An email early this year from a hijab-wearing woman interested in booking an appointment led Iona Mathieson, operations director at SALT Salon in Dalston, east London, to re-evaluate the services on offer. “We’re based in Hackney which has a huge Muslim population, and to not be catering to such a huge proportion of our local community felt like a huge failure,” she says. “We have always strived to be a salon for all hair types, textures and people, but how could we hold ourselves true to that if we weren’t catering to hijabis?” 

The salon now opens one Sunday a month specifically for Hijabi women, offering a tailored soft drinks list. All alcohol is removed from the fridges and bar area on these days. Clients are welcome to bring a friend or relative along with them for comfort, and music is paused at prayer time with space made for those who wish to pray. 

SALT’s location — on the rooftop of an old warehouse where you have to be buzzed up via an intercom — lends itself perfectly to the needs of hijabi clients. “By virtue of where our salon is it’s already semi-private, you can’t just walk past it on the street. We have a few frosted windows which still let in natural light, giving the space a lovely lightness, however on all non-frosted windows the blinds are drawn,” adds Mathieson. 

High-end hijab-friendly hair salons are finally here
SALT’s location, on the rooftop of an old warehouse, lends itself to the needs of hijabi clients. Photograph courtesy of SALT

Hunter Collective, a co-working beauty space founded to help women work around childcare, has also begun offering hijab-friendly appointments at their central London branch in the last few months. “I noticed that my friends, some of whom were turning more towards their religion and embracing the hijab, would complain about how hard it was to get their hair done here,” explains Liz Hardy, director of locations at the company, who grew up in Kuwait and Tunisia. 

“When I was in Tunisia, you would have women-only salons, whereas here beauty spaces that hijabi women can feel totally comfortable in don’t really exist — there are of course specialised places in Muslim-majority areas, but generalised high street salons or brands don’t do that.” Prospective clients can contact the salon to request a hijabi-friendly appointment, be assigned a female stylist who is specially trained and aware of the client’s specific needs, and allocated a private room. Clients can also book in directly with the stylists outside of the salon’s normal opening hours for added privacy. 

High demand from their hijabi clientele inspired Muslim-owned salon Beauty Kulture to expand the business to include two branches in north London specifically for hijab-wearing women. “In the Muslim community, we’ve always recognised the need for more inclusive options in the vast beauty salon industry,” explains Aba Ahmed, co-founder of the salon. She adds that making their salon more inclusive “is not just about business; it’s about respect, and supporting the personal and religious choices of our clients”. Both salons are specially designed for hijab-wearing clients, employing female-only staff and equipped with prayer mats, allowing clients to pray during service times if they wish. 

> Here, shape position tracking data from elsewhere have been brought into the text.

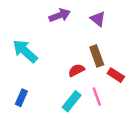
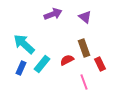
red rectangle: (116, 75) -> (100, 64), turned 32
blue rectangle: (21, 98) -> (21, 68), moved
cyan rectangle: (72, 101) -> (42, 64), moved

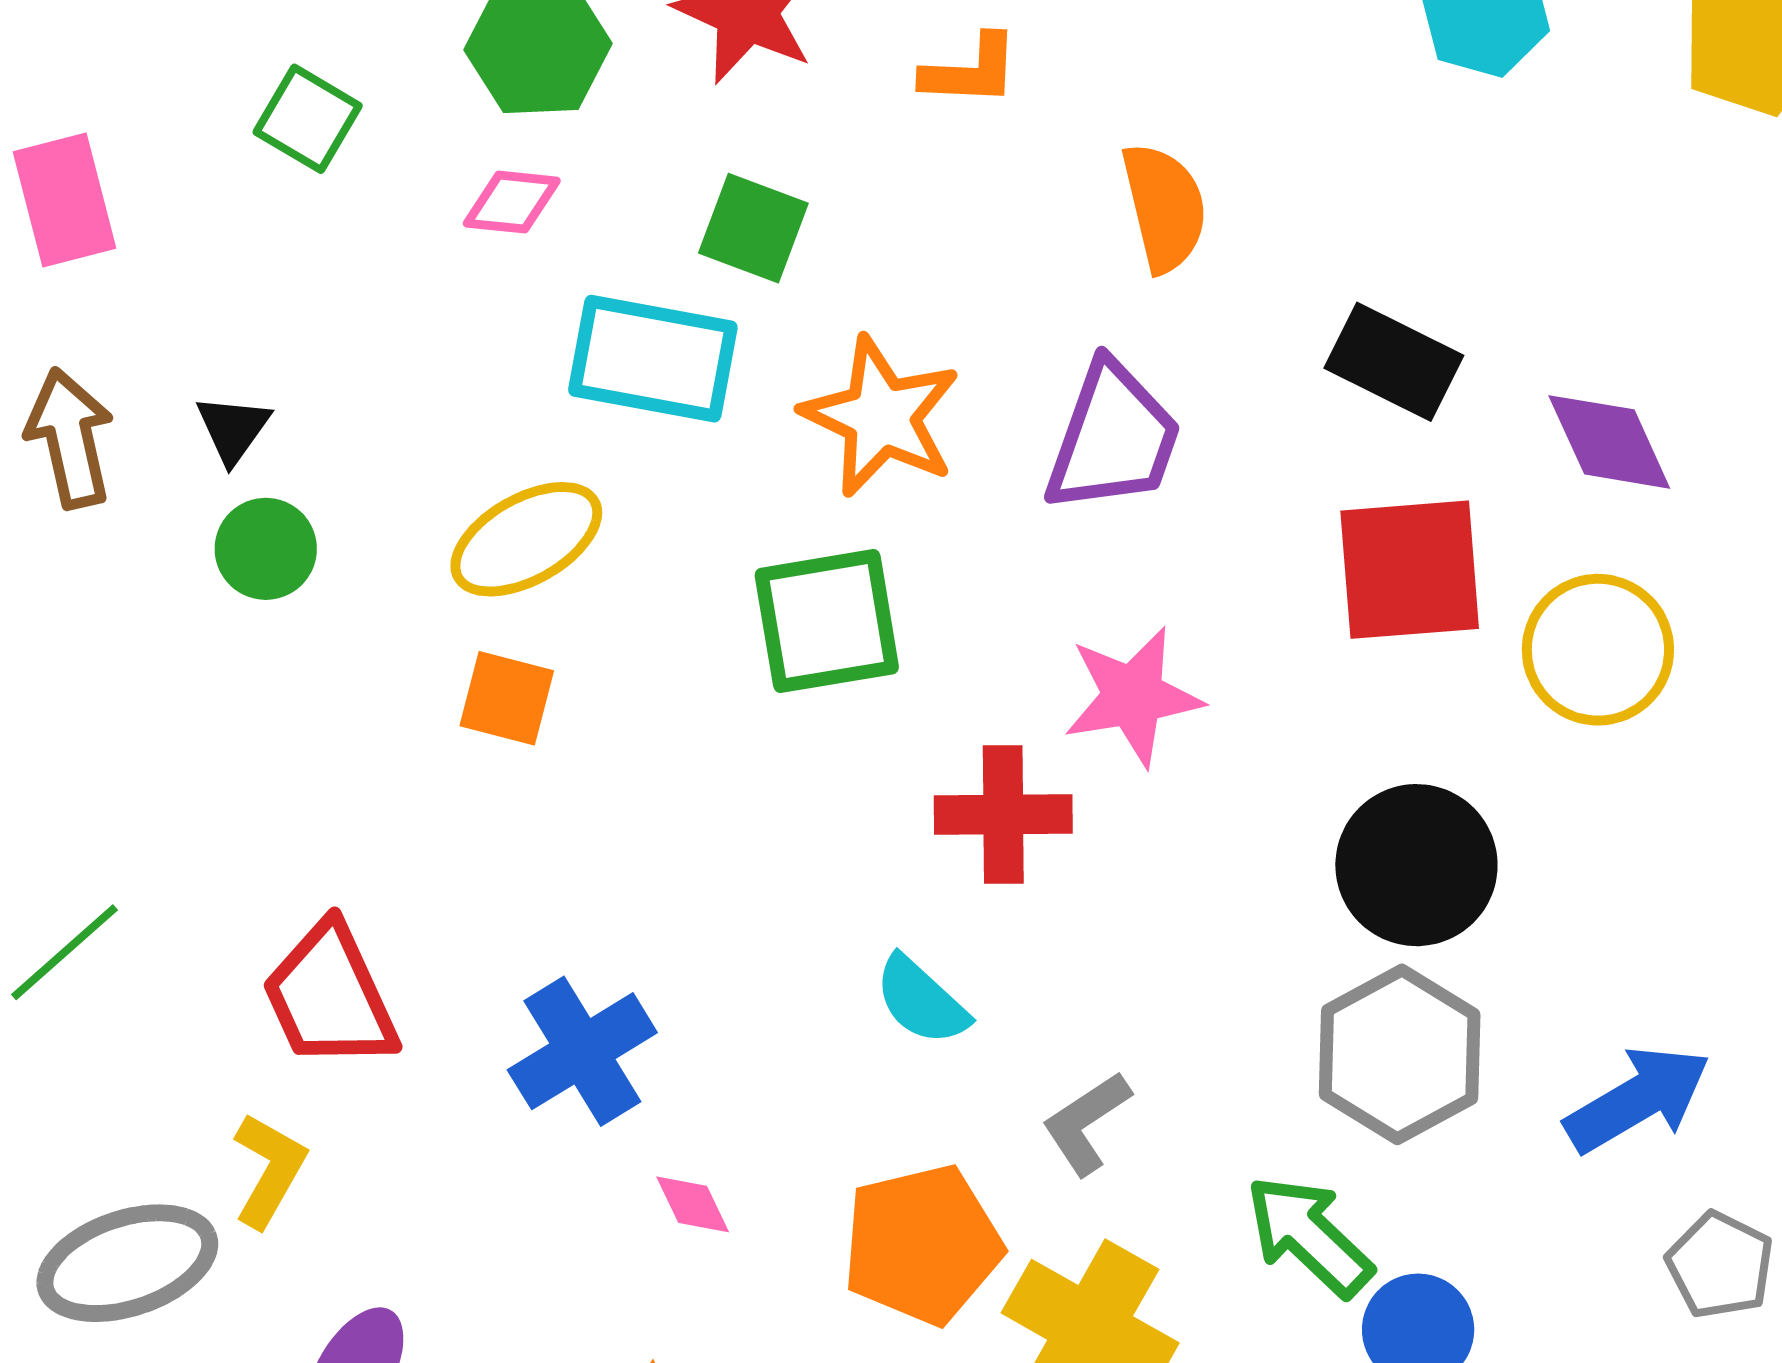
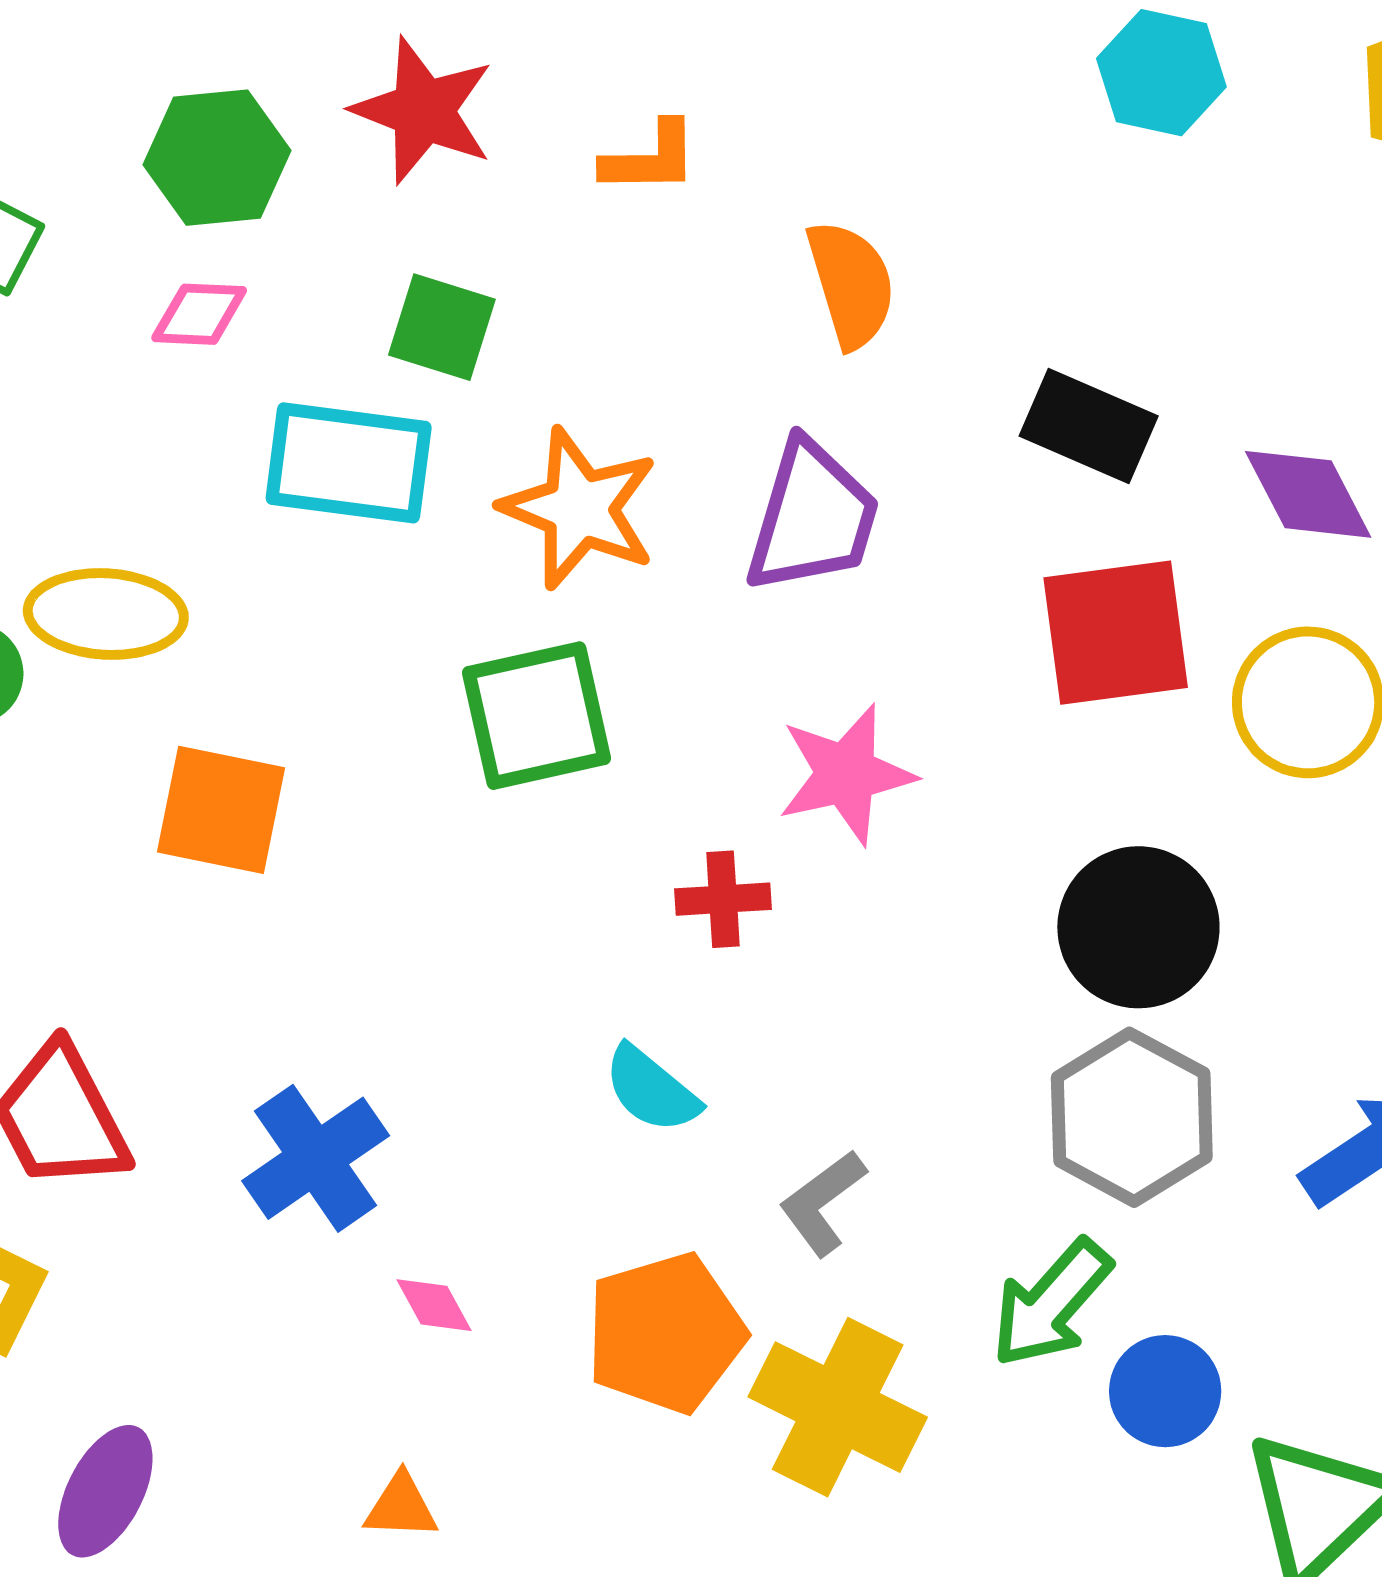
yellow ellipse: (526, 539) -> (106, 614), moved, turned 36
orange square: (507, 698) -> (221, 810), size x1.4
red cross: (1003, 815) -> (723, 899), size x0.7
green arrow: (1309, 1236) -> (1051, 1303), turned -89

Larger luxury brands also seem to be waking up to the potential of the untapped hijabi beauty market, whether driven by a genuine desire for greater inclusivity, or by industry reports that project the global halal cosmetics market will be worth £38.26bn in 2024. Aveda’s flagship store in Covent Garden recently opened a Privacy Suite for hijab-wearing clients, and Harrods’ glamorous fifth floor Hair and Beauty Salon also offers a fully private area — although with prices starting at £125 for a cut and blowdry, it’s probably safe to say the target demographic here is not the average Muslim woman but rather Harrods’ ultra-wealthy Gulf Arab clientele. 

The days of hijabis having to choose between protecting their modesty or getting their hair done in a contemporary salon by stylists who understand their specific needs seem to be drawing to a close. It may seem small, but for a demographic that is often forgotten about or purposefully ignored, it’s undoubtedly a step in the right direction.